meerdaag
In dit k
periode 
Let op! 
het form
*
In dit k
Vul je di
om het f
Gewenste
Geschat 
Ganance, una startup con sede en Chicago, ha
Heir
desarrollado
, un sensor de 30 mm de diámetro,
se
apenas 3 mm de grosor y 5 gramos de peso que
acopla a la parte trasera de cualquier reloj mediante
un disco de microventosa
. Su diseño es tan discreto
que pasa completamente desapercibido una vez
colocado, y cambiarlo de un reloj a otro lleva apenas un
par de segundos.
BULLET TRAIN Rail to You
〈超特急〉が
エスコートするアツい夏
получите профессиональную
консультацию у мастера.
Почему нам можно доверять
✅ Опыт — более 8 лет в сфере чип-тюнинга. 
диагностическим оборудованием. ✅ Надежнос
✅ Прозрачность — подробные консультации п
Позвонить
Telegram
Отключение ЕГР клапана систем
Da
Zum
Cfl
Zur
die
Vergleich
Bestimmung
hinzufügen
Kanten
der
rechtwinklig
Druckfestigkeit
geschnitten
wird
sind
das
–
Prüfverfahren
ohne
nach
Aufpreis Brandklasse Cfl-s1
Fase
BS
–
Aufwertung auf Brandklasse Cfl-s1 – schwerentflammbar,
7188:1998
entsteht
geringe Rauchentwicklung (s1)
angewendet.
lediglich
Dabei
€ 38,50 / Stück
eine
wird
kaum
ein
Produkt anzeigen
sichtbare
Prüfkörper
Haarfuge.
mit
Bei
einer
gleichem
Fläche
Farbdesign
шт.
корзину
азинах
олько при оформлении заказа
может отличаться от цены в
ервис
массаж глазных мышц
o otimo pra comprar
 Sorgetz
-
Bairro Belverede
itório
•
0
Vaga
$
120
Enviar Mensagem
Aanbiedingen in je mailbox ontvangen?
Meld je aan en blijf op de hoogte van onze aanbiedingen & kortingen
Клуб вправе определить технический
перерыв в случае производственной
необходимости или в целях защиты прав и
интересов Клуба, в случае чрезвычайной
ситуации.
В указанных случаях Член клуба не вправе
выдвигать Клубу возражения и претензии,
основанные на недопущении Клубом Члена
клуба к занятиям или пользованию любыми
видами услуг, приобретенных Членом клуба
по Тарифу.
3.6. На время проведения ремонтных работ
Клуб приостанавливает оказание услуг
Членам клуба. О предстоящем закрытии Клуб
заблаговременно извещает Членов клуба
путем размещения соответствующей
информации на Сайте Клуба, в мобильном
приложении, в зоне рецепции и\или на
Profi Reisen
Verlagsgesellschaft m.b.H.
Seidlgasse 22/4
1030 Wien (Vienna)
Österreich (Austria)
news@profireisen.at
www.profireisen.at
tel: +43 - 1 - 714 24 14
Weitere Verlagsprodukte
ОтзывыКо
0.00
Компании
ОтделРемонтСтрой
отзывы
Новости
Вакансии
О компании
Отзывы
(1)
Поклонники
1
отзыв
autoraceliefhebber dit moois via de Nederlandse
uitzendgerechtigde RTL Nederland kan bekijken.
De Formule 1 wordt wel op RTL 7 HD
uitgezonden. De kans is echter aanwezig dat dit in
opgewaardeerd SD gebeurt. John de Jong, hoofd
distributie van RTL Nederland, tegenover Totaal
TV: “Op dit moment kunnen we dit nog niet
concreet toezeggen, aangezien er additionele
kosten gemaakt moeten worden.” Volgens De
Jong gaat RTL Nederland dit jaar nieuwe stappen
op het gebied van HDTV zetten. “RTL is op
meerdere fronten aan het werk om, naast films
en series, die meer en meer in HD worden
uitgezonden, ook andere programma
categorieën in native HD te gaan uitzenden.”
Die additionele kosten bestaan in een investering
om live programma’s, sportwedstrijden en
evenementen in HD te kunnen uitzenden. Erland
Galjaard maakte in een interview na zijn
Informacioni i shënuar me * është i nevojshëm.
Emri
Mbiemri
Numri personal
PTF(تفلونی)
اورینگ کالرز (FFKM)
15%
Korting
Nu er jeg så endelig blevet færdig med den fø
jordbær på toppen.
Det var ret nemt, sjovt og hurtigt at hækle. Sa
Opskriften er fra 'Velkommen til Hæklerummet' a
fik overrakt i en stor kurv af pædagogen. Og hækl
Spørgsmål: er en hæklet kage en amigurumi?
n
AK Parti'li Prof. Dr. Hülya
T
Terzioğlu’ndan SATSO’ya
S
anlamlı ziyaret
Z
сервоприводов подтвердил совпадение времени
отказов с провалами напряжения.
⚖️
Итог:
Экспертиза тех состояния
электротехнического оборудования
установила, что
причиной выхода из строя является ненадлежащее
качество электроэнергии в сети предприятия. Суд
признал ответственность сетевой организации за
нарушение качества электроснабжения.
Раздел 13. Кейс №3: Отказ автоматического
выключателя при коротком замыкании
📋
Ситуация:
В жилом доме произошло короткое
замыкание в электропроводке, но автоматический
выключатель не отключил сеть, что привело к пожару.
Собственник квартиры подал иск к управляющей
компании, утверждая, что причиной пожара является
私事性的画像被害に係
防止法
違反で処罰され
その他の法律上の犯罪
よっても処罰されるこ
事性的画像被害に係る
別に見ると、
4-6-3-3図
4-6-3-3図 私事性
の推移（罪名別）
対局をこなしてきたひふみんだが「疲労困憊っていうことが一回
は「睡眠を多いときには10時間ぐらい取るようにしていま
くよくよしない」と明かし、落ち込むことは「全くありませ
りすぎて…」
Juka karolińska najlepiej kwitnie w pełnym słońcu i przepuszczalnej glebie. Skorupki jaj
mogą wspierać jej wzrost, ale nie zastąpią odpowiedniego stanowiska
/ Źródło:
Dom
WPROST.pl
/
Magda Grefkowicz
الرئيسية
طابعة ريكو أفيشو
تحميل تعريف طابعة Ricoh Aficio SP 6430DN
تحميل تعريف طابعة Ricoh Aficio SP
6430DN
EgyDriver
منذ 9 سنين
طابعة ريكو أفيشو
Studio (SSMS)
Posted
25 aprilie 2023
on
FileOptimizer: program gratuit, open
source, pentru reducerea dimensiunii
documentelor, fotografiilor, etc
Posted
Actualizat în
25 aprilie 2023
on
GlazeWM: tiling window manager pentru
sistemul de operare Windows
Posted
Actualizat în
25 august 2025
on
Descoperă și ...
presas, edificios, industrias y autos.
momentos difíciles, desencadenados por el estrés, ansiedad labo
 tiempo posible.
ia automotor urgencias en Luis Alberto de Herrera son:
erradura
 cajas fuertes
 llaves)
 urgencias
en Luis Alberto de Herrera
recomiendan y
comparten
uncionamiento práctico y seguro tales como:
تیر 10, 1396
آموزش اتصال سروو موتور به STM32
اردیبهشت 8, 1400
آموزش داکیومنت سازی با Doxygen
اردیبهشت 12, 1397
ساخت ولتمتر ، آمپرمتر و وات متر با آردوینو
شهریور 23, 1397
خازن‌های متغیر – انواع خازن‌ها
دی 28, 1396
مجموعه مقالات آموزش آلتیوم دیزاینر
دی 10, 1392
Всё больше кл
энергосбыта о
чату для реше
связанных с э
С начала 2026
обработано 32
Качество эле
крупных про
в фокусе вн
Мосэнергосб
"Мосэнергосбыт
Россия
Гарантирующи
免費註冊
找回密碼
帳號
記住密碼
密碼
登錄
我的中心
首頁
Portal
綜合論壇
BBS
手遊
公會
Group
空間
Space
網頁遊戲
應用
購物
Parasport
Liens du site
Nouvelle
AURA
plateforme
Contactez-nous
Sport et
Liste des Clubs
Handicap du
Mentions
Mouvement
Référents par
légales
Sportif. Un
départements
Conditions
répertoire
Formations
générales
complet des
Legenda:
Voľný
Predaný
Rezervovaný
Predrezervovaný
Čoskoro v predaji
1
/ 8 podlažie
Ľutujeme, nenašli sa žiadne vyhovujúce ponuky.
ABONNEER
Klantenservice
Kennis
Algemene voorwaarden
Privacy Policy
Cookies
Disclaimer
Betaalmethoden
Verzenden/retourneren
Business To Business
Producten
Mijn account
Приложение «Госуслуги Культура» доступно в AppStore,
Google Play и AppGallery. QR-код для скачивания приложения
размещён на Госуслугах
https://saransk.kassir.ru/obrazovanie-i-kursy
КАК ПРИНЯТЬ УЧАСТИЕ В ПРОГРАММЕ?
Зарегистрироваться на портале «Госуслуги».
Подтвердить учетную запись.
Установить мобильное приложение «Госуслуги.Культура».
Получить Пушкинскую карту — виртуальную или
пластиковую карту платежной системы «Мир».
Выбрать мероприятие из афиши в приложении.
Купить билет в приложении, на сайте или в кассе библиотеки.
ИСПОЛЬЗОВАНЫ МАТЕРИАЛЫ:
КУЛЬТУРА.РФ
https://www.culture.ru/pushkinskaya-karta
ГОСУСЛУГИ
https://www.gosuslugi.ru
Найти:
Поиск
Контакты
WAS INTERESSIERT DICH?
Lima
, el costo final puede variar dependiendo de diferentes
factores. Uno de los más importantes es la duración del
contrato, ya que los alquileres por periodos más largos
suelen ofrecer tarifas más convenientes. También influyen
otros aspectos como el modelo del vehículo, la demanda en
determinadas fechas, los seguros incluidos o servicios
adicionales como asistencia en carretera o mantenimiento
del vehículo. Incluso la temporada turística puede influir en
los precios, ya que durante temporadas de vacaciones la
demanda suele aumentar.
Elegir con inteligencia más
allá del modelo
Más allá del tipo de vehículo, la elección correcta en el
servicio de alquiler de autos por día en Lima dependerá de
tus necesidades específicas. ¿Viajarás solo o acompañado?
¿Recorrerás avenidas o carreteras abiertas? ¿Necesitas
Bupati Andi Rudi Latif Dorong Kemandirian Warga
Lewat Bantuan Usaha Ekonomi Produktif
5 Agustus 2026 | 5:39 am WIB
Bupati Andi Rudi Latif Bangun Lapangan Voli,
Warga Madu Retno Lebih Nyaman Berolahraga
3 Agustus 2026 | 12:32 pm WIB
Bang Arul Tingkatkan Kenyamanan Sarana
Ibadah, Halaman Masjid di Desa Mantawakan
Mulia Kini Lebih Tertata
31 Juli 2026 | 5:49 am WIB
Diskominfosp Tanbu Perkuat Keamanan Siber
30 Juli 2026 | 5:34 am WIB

※ ※ ※

EXERCISE PROMPT
Work through the records above. Copy every line with the string "apenas".

EXPECTED ANSWER
apenas 3 mm de grosor y 5 gramos de peso que
colocado, y cambiarlo de un reloj a otro lleva apenas un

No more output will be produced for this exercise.